Sudan, İran ve İsrail arasındaki ilişkiler çok daha karmaşık bir hâl aldı. Burhan, Şubat 2020’de Uganda’da İsrail Başbakanı Binyamin Netanyahu ile görüşerek İsrailli bir yetkiliyle görüşen ilk Sudanlı lider oldu. Bu görüşmenin ardından Sudan, İbrahim Anlaşmalarını imzaladı ve İsrail’i boykot yasasını yürürlükten kaldırdı.

İran ile ilişkiler ise kesintisiz olarak kopuk kaldı. Ta ki, Ekim 2021’deki darbeyle ülke yönetimini tek başına ele alan Burhan’ın, Nisan 2023’te, yani ordu ile HDK arasında patlak veren savaşın ardından bu ilişkiyi yeniden tesis etmesine kadar. Bu adım, İran silahlarına geri dönüş anlamına geliyordu.

Burhan, silah ve mühimmat temini için İran’la ilişkiyi yeniden kurmak zorunda kaldı. İran da hızlı bir şekilde ona ihtiyaç duyduğu silahları ve mühimmatı sağladı. Bu destek, insansız hava araçlarını (İHA) da kapsıyordu. Burhan halen bu İHA’ları HDK'ye karşı kullanıyor.

İsrail ile İran arasında savaşın patlak vermesi, Sudan’ı derin bir ikilemin içine soktu. Çünkü Burhan, İsrail’in müttefiki olarak İbrahim Anlaşmalarına imza atmış, İsrail’i tanımış ve diplomatik ilişkiler kurmuştu. Ancak öte yandan, İran’dan İHA’lar ve çeşitli mühimmat temin ederek silah desteği aldı. Dahası, Burhan’ın yanında HDK'ye karşı savaşan İslamcı müttefikleri, İran’a açık destek veriyor ve İsrail’e karşı cihad ilan etmiş bulunuyor.
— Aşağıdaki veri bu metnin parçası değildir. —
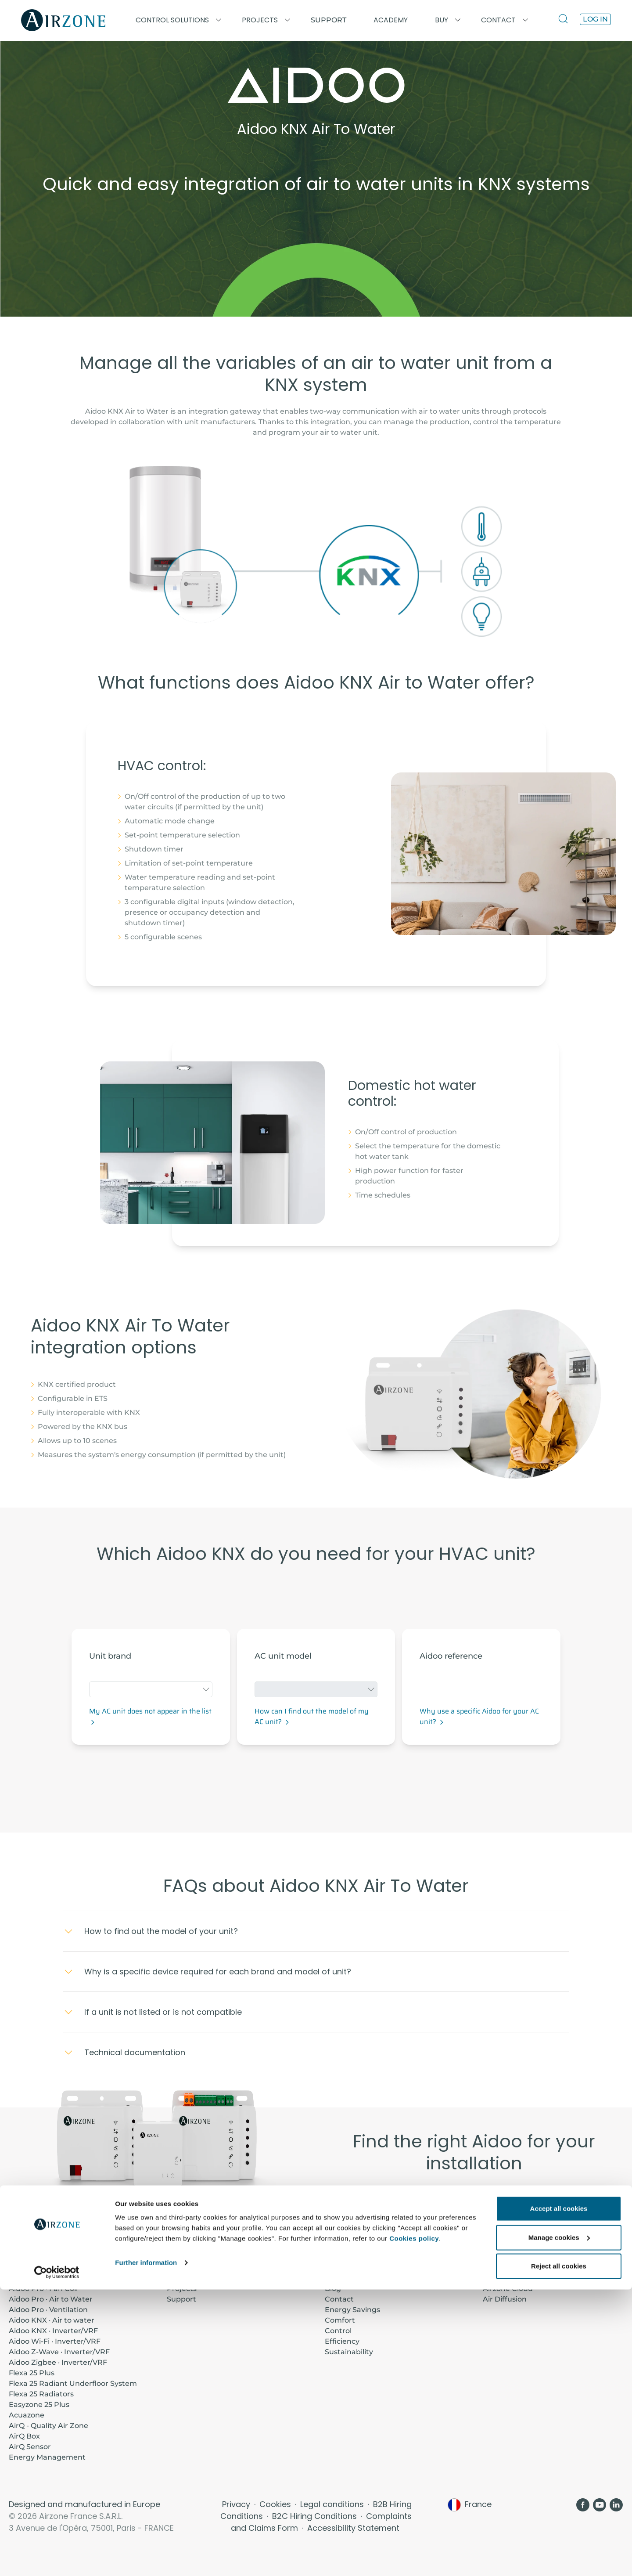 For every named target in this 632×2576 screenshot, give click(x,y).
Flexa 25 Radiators (41, 2394)
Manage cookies (559, 2524)
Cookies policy (414, 2525)
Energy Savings (352, 2309)
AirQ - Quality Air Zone (48, 2425)
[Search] (565, 20)
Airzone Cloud (508, 2288)
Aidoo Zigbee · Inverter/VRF (58, 2362)
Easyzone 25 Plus (39, 2404)
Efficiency (342, 2341)
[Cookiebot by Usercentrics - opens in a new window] (56, 2558)
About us (341, 2278)
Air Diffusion (505, 2299)
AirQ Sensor (30, 2447)
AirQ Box (24, 2436)
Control (338, 2331)
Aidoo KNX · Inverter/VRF (53, 2331)
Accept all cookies (559, 2495)
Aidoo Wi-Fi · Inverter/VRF (55, 2341)
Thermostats (505, 2278)
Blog (333, 2288)
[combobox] (150, 1689)
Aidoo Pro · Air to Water (51, 2299)
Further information (146, 2549)
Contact (339, 2299)
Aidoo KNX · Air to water (51, 2320)
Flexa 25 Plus (31, 2373)
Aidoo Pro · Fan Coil (43, 2288)
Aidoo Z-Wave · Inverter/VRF (59, 2352)
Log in (595, 19)
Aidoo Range (474, 2201)
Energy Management (47, 2457)
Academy (184, 2278)
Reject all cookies (558, 2552)
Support (328, 20)
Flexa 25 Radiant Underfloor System (73, 2383)
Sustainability (349, 2352)
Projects (182, 2288)
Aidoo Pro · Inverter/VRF (52, 2278)
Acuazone (26, 2415)
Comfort (340, 2320)
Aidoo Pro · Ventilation (48, 2309)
Bu durum, Burhan’ın İsrail’le olan ilişkisiyle, sahadaki fiilî ittifakları arasında ciddi bir çelişki oluşturuyor. Öte yandan, Burhan’ın rakibi olan HDK Komutanı Korgeneral Muhammed Hamdan Daklu (Hamideti) da İsrail’le ilişki kurmuş durumda. Hatta yardımcısı Abdurrahim Daklu’nun yakın zamanda Tel Aviv’e bir ziyaret gerçekleştirdiği iddia edilmişti. Tüm bu gelişmeler, İsrail’in geçici başkent olarak kullanılan Port Sudan’daki hükümete –yani Burhan yönetimine– nasıl bir karşılık vereceği sorusunu gündeme getiriyor.